Em “A Escola Conservadora”, Bourdieu afirma que a atitude das famílias em

relação à educação de seus filhos é a interiorização do destino objetivamente determinado para o seu grupo social (BOURDIEU, 2007a). As famílias de muitas das professoras entrevistadas as encorajaram a ingressar no curso de magistério, e em algumas delas houve um certo desencorajamento em seguir outras profissões, como no caso de Nádia, que queria ser veterinária, mas foi incentivada pela mãe a ser professora. A docência pareceu ser defendida por sua genitora como uma das melhores possibilidades dentro do grupo social.

É através da escola que a cultura dominante é difundida, sob a forma de um arbitrário cultural, que a legitima e a estabelece como a única válida, porém, os mecanismos de dominação estão ocultados (BOURDIEU; PASSERON, 1992). Assim, as famílias veem a escola como a chance de possuírem (e de serem possuídos por) essa cultura. Elas almejam a incorporação dos valores da escola e, por isso, além da adesão à escolarização que sustentam, poderão manter algum tipo de pertencimento à cultura escolar a longo prazo, na docência futura, e isso é visto como um projeto de sucesso pelas famílias.

Para as famílias das professoras e para o seu grupo social como um todo, é esperado que a escola ocupe um lugar importante. Ainda que os investimentos em educação sejam relativamente baixos, ela representa, uma possibilidade de ascensão social. Os valores da escola são fortemente aceitos, ainda que a emergência de uma inserção no mercado de trabalho demande uma escolarização mais curta.

O ingresso em um curso de formação docente em nível médio pareceu atender a essa demanda, já que garante uma inserção mais rápida e de baixo custo, e consequentemente um retorno financeiro precoce.

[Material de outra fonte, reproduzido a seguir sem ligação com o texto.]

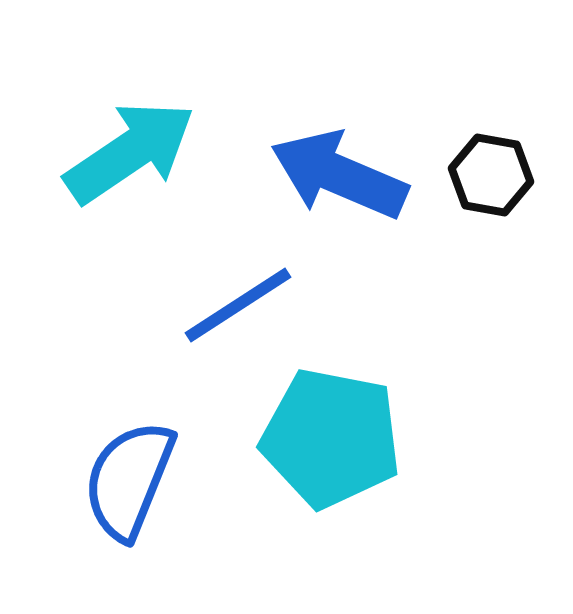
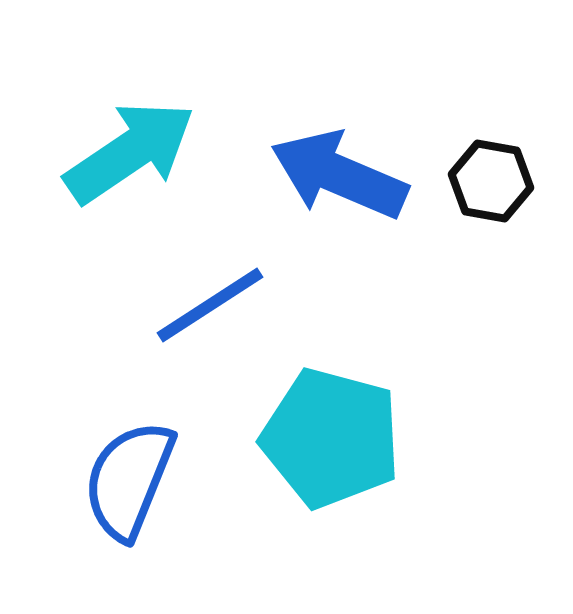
black hexagon: moved 6 px down
blue line: moved 28 px left
cyan pentagon: rotated 4 degrees clockwise
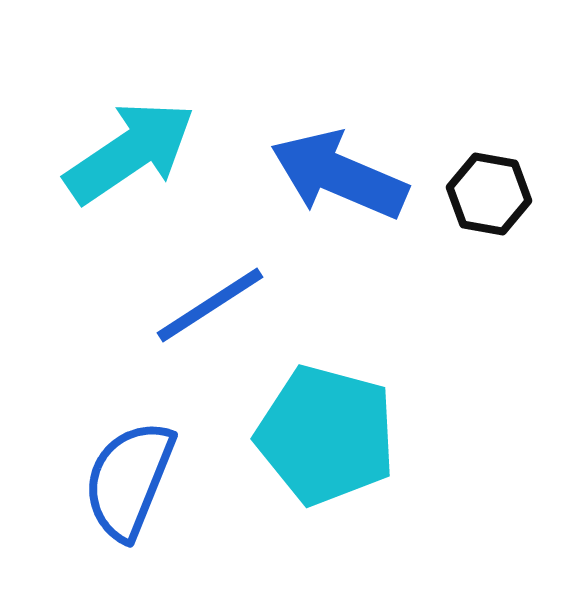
black hexagon: moved 2 px left, 13 px down
cyan pentagon: moved 5 px left, 3 px up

Aliado a isso, considera-se também o fato de que a profissão docente não é uma função completamente desprovida de prestígio para as famílias, segundo o que relataram algumas entrevistadas.

Ser professora, para a maioria, representou uma ascensão social em relação à geração anterior e concretizou o projeto de estudo estabelecido pela família, o que foi encarado como um bom retorno do investimento realizado. A história da professora Olga é um exemplo disso, pois mesmo ela, muito jovem, não querendo ser professora, vivenciou grande insistência do pai e acabou iniciando na docência, pois ele enxergava nessa opção uma melhor possibilidade de futuro, não apenas no âmbito financeiro, mas também reconhecia certo valor social na profissão.

Chegar à docência de forma mais ajustada à função e à cultura da escola, por uma incorporação prévia, pode garantir à professora uma menor resistência e, consequentemente, um menor sofrimento em relação à profissão. Seriam os

diferentes “inícios” percebidos nos discursos das professoras Mariana e Jaqueline.

Ter as facetas de seu habitus já ajustadas à docência interferiria no início da profissão, já que outros fatores sinalizam uma tendência posterior à adesão.